Terminou há pouco a reunião da presidenta Dilma Rousseff com o ministro do Esporte, Orlando Silva. Ao final do encontro, no Palácio do Planalto, que começou às 19h, o ministro disse que apresentou à presidenta um relatório contestando ponto a ponto as denúncias feitas pelo policial militar João Dias Ferreira em reportagem da revista Veja.
Nós conseguimos provar a atitude correta que temos no Ministério do Esporte, disse Orlando Silva. O ministro também falou que ofereceu a quebra do sigilo bancário, fiscal e telefônico, segundo ele, “porque quer a transparência máxima”. De acordo com Orlando Silva, a presidenta Dilma sugeriu serenidade e paciência e reafirmou “confiança e solidariedade”. A parte final da reunião de cerca de uma hora e meia, segundo o ministro, foi dedicada a assuntos do ministério.
Orlando Silva, foi chamado pela presidente Dilma Rousseff no final da tarde de hoje para uma última conversa. Orlando, que passou o dia em despachos internos no ministério, chegou ao Planalto pela entrada dos fundos pouco depois das 19h. Esperou cerca de meia hora até ser recebido por Dilma.

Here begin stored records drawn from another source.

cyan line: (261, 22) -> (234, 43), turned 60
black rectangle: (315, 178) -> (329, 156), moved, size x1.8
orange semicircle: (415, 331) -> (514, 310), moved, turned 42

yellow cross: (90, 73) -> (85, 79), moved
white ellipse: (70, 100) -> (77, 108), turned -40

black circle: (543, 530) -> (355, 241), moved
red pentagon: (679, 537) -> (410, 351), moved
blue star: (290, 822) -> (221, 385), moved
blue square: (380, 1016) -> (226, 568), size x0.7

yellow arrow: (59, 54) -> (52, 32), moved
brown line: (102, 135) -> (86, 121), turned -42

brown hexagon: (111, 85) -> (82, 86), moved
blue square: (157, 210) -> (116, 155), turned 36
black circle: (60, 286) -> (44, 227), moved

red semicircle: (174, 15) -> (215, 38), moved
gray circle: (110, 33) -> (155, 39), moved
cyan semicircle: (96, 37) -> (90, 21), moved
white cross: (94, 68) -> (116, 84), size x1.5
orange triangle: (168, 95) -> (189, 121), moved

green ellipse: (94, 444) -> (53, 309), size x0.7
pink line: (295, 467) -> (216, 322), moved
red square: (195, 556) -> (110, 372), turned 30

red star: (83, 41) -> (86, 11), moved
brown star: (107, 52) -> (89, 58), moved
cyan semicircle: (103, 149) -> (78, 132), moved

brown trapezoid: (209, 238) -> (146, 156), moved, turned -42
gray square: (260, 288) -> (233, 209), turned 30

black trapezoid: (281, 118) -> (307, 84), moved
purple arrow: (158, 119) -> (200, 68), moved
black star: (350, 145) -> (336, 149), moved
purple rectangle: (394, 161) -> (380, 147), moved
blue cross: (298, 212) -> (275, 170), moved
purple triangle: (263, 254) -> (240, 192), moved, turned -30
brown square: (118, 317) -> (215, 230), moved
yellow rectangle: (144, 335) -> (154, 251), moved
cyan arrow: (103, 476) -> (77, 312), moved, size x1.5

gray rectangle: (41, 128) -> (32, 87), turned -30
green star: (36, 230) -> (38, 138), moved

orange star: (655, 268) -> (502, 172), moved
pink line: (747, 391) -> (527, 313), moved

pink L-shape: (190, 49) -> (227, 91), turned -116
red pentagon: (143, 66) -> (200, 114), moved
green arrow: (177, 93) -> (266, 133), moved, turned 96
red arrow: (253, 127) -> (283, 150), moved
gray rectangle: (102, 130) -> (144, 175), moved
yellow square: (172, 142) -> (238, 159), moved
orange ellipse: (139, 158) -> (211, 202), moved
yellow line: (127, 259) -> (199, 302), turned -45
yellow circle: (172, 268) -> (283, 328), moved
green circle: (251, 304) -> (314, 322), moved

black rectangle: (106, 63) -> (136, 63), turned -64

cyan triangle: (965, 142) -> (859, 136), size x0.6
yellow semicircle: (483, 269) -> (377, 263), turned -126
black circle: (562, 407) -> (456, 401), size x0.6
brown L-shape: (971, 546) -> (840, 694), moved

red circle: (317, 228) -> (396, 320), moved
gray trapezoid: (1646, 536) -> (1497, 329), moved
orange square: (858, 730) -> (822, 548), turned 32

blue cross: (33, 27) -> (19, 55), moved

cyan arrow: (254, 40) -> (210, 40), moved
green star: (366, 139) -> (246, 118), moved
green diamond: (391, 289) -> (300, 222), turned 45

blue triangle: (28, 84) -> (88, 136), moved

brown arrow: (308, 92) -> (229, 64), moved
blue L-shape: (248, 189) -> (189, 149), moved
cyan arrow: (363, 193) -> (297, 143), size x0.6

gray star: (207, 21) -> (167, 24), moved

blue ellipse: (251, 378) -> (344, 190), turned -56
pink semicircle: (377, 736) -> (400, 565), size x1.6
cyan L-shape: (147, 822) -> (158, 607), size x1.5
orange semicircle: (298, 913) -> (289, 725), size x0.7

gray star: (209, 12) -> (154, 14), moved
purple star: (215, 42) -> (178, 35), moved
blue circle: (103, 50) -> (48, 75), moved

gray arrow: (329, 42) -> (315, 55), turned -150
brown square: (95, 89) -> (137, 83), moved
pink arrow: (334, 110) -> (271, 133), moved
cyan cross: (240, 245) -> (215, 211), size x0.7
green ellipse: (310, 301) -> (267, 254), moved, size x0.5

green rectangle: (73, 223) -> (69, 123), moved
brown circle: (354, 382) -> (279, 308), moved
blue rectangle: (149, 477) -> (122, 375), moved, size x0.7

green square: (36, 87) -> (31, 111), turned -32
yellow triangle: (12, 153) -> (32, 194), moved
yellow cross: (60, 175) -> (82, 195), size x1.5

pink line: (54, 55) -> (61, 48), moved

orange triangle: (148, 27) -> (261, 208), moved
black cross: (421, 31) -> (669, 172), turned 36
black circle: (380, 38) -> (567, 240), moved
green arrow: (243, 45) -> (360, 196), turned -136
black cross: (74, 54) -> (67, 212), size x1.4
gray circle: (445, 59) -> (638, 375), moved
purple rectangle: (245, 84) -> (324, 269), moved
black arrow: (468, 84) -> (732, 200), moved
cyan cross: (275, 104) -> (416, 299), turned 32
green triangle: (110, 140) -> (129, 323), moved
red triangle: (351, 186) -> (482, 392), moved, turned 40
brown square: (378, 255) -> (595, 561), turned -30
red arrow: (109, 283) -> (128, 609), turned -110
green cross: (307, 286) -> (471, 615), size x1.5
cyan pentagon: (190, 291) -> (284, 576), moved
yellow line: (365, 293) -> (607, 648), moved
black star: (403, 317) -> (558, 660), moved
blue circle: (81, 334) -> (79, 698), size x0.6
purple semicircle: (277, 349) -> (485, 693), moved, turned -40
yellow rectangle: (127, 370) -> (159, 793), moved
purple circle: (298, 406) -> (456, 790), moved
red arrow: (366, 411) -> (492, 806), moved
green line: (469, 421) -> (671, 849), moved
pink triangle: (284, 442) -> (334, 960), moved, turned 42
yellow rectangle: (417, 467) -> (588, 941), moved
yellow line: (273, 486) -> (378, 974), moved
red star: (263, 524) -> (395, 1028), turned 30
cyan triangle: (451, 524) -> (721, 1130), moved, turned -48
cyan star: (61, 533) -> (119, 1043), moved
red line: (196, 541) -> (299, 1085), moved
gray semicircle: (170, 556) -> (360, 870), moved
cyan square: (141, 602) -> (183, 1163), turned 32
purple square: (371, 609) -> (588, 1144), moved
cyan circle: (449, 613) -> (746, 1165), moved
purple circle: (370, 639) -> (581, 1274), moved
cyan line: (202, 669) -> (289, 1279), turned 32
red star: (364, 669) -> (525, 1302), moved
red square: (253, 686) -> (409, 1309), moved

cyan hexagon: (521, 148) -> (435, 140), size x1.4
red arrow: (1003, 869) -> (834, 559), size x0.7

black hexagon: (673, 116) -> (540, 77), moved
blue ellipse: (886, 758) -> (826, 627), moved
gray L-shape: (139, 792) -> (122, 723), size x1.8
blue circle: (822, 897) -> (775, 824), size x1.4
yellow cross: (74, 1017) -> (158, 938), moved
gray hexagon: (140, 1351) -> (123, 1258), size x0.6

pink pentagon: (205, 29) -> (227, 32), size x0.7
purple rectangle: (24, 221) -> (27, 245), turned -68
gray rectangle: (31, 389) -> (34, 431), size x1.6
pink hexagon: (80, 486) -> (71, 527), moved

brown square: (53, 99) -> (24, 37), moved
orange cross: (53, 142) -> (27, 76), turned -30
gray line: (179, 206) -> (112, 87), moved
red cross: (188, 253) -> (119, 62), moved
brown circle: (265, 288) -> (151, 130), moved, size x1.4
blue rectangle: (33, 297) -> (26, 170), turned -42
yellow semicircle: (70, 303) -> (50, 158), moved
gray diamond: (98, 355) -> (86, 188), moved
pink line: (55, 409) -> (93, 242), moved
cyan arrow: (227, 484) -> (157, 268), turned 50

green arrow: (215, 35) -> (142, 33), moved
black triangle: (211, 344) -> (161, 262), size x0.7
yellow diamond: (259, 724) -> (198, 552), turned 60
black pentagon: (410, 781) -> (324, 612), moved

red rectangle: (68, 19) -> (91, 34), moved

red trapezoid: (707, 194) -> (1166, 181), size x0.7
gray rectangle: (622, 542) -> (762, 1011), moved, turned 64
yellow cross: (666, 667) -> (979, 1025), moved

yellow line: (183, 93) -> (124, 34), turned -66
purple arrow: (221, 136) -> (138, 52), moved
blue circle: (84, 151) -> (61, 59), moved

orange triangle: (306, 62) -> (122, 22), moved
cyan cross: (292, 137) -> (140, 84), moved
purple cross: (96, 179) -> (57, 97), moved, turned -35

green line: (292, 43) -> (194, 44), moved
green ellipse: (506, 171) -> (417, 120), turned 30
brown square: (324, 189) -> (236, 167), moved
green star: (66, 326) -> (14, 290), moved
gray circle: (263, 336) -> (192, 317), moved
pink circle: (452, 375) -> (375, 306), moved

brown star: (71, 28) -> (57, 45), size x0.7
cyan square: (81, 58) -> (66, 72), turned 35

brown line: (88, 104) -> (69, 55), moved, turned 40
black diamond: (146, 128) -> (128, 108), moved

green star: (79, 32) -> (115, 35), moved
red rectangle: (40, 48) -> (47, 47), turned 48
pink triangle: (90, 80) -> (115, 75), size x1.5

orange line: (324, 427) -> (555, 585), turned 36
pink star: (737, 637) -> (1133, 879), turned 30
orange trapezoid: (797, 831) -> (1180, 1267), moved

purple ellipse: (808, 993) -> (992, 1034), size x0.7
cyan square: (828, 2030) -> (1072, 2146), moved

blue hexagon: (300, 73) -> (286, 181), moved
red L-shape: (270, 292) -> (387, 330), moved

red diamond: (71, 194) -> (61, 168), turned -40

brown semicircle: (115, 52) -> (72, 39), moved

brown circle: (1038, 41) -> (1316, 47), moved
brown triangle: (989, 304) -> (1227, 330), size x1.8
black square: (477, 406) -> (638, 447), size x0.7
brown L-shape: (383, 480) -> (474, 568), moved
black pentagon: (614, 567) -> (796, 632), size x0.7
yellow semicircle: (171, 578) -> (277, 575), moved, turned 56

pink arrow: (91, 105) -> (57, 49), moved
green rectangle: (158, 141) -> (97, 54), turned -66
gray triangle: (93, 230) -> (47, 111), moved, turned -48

O Ministro está sob pressão desde a entrevista dada pelo policial militar João Dias Ferreira à revista Veja. O PM acusou Orlando de fazer parte e receber dinheiro do esquema de desvios de verba do Programa Segundo Tempo, do Ministério do Esporte. O ministro nega as acusações.
A entrevista somou-se à cobrança que ele já vem sofrendo por causa das irregularidades em sua pasta, que faz parte da organização da Copa do Mundo de 2014 e das Olimpíadas de 2016. As denúncias fragilizaram o ministro e sua permanência no cargo preocupa o Palácio do Planalto em relação ao futuro desses eventos.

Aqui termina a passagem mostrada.